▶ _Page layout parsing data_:
■ ■ ■ ■ ■
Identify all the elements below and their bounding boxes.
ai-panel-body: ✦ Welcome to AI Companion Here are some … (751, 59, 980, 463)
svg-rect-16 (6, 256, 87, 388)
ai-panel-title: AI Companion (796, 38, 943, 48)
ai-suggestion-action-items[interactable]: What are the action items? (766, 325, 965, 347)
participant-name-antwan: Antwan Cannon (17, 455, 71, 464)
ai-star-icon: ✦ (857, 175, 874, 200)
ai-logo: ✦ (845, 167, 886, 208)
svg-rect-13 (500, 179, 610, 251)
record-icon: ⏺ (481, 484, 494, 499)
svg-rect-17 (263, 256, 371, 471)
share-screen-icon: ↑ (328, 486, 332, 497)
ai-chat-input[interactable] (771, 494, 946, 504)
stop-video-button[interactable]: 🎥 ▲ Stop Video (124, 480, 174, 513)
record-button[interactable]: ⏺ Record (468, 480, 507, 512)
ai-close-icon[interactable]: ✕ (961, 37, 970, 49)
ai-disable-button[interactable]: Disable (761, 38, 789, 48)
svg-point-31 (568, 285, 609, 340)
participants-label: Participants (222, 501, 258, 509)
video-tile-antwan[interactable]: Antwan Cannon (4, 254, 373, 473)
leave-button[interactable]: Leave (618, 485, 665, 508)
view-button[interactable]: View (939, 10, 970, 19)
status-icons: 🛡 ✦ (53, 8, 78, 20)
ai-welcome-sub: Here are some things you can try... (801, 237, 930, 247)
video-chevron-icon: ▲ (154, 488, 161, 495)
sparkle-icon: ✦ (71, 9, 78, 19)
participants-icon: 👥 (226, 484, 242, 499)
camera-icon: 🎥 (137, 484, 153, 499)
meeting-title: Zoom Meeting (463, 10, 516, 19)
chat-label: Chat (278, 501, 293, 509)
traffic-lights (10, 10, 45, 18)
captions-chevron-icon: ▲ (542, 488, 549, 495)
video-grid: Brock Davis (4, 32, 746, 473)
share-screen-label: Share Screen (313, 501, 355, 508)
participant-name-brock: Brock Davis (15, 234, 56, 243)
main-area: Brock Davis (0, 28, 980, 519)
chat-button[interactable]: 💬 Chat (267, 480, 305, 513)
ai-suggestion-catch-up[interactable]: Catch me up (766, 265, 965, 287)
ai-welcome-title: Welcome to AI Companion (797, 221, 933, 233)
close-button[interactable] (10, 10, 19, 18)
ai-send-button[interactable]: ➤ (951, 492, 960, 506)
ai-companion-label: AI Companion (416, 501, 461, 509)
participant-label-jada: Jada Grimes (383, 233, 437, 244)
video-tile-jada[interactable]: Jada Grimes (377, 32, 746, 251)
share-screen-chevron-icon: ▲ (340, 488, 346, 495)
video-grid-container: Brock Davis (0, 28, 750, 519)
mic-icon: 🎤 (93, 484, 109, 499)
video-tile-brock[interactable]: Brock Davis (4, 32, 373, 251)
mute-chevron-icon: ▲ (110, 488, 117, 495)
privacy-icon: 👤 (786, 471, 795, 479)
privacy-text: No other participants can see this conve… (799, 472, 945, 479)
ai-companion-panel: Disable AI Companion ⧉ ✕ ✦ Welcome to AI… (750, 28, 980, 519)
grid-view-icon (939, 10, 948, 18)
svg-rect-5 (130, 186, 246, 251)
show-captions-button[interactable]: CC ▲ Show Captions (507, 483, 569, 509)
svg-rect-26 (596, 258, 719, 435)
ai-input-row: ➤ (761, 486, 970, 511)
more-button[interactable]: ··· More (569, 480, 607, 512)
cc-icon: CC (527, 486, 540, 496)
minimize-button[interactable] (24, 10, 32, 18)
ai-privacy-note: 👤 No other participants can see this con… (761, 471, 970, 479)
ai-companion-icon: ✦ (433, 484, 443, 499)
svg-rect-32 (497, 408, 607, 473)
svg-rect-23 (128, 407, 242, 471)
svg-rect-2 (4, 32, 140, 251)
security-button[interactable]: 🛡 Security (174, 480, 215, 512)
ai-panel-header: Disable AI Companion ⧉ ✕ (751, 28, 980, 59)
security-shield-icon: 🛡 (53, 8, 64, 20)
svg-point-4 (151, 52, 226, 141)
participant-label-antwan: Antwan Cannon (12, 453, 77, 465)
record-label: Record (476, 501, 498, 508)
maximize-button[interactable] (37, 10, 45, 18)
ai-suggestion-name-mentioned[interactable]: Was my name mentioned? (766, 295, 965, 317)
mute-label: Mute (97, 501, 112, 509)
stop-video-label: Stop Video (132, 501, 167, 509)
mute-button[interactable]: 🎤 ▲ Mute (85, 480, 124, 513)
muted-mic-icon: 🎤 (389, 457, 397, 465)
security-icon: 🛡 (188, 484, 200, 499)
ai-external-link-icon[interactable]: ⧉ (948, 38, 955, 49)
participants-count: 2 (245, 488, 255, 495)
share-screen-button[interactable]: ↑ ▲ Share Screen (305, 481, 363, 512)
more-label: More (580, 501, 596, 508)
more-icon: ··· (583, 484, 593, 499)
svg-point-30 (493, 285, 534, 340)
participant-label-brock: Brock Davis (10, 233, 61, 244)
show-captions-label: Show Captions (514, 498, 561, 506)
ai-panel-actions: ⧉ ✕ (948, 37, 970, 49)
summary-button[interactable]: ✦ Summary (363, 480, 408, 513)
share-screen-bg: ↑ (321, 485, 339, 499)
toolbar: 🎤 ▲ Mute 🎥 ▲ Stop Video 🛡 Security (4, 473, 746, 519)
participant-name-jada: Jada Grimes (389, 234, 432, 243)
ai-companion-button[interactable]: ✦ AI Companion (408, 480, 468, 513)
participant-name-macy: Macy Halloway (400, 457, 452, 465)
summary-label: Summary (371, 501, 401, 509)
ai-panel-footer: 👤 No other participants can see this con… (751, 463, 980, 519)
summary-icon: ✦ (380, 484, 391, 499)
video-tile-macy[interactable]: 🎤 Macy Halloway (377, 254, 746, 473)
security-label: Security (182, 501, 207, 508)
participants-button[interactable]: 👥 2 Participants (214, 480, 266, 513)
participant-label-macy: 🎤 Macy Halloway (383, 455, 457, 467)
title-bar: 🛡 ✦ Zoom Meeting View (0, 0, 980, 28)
■ ■ ■ ■ ■
Look through the data above. Each line containing the word "screen" needs to be copied.

share-screen-icon: ↑ (328, 486, 332, 497)
share-screen-label: Share Screen (313, 501, 355, 508)
share-screen-chevron-icon: ▲ (340, 488, 346, 495)
share-screen-button[interactable]: ↑ ▲ Share Screen (305, 481, 363, 512)
share-screen-bg: ↑ (321, 485, 339, 499)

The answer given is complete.